MATERIAL SHOWN section start
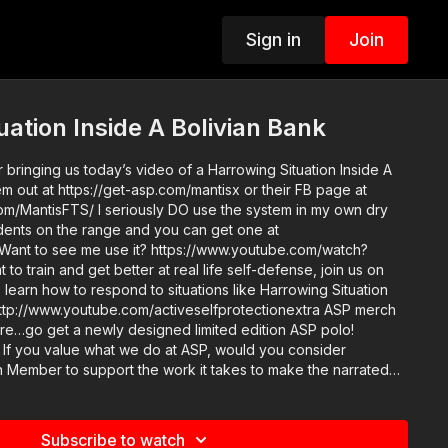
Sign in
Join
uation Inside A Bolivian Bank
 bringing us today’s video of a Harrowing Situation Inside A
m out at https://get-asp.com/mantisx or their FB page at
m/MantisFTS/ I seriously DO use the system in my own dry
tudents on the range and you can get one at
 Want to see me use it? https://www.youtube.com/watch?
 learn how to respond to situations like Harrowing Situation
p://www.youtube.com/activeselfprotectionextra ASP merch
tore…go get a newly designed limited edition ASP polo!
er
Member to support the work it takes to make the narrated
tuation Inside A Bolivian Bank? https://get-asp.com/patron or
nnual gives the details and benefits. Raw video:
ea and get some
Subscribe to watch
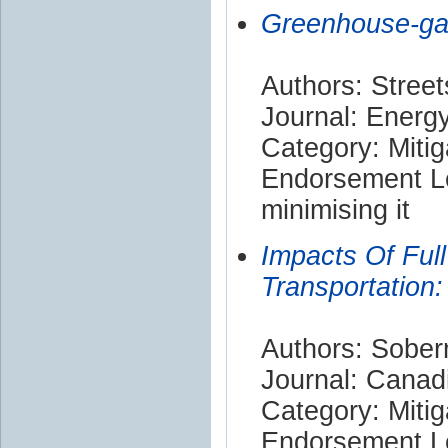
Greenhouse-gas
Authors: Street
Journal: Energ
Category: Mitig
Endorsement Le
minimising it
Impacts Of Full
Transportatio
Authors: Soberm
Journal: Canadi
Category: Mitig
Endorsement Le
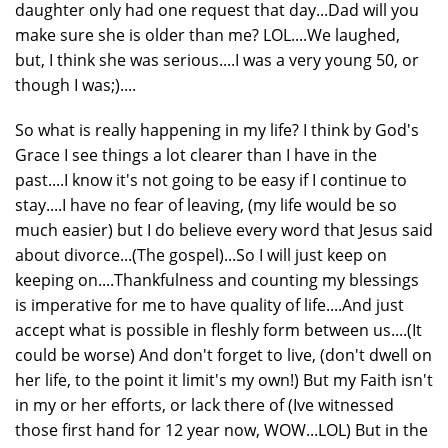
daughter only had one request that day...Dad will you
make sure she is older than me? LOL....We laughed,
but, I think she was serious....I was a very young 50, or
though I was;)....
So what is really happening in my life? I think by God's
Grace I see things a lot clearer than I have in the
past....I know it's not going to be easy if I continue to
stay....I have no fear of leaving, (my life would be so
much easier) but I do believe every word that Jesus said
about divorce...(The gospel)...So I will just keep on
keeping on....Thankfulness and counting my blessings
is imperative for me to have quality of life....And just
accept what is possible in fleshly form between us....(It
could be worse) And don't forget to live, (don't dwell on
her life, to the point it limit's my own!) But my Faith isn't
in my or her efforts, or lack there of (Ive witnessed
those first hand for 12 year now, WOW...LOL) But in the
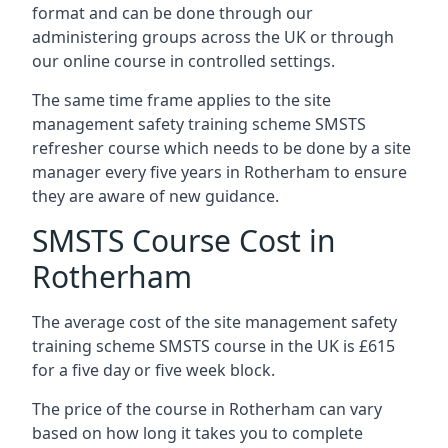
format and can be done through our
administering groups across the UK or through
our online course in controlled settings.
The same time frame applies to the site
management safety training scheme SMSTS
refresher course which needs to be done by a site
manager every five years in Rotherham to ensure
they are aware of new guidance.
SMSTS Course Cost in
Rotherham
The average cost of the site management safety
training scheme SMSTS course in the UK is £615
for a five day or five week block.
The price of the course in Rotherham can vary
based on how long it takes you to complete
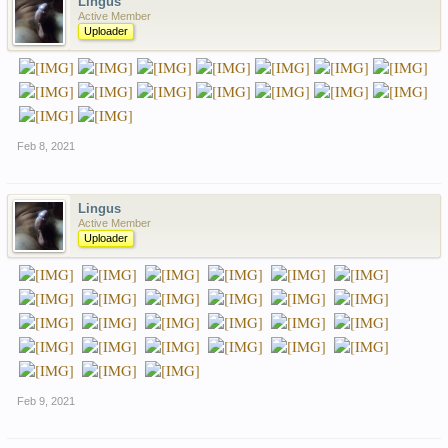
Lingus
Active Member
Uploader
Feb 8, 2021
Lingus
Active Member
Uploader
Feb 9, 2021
MATERIAL SHOWN section end
MATERIAL SHOWN section start
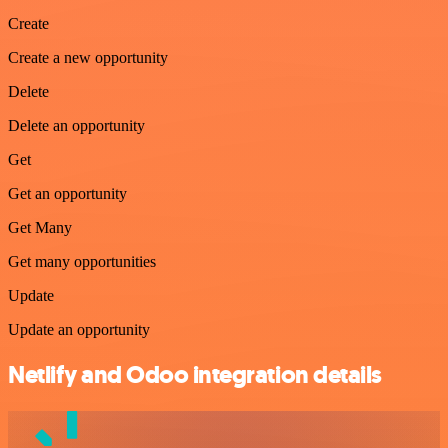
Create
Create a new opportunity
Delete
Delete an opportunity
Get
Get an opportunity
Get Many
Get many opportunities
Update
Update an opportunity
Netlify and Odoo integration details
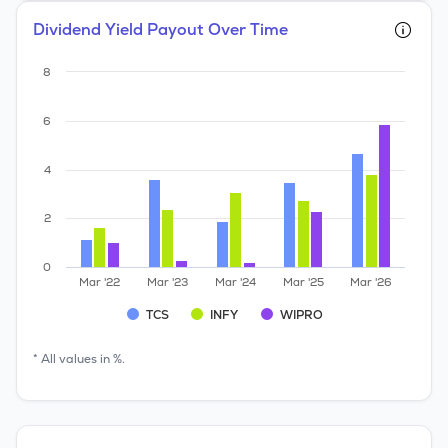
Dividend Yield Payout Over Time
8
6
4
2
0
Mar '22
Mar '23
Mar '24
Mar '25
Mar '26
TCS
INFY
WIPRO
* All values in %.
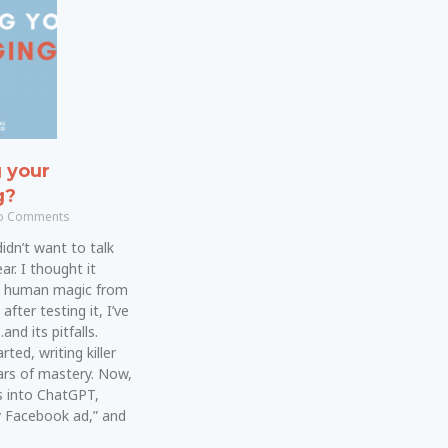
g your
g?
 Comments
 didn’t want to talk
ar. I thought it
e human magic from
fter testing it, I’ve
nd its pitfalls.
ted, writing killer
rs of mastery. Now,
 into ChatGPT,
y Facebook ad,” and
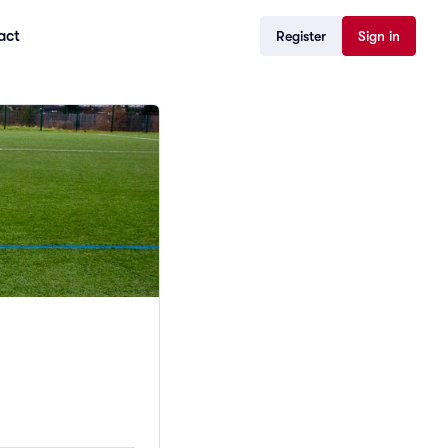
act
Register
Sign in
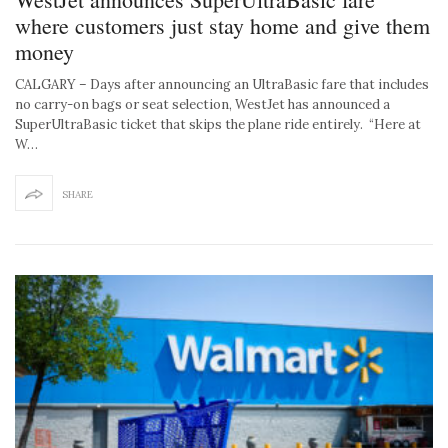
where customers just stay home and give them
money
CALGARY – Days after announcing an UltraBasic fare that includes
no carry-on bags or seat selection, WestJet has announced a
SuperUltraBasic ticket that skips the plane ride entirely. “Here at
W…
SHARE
MATERIAL SHOWN section end
AIM OF THE TASK:
Repeat only the stretch of data above that runs from the line with "The average cost" to the line with "Feb 9, 2021". Keep both end lines; exclude pictures.

SOLUTION:
The average cost of the site management safety
training scheme SMSTS course in the UK is £615
for a five day or five week block.
The price of the course in Rotherham can vary
based on how long it takes you to complete
Lingus
Active Member
Uploader
Feb 8, 2021
Lingus
Active Member
Uploader
Feb 9, 2021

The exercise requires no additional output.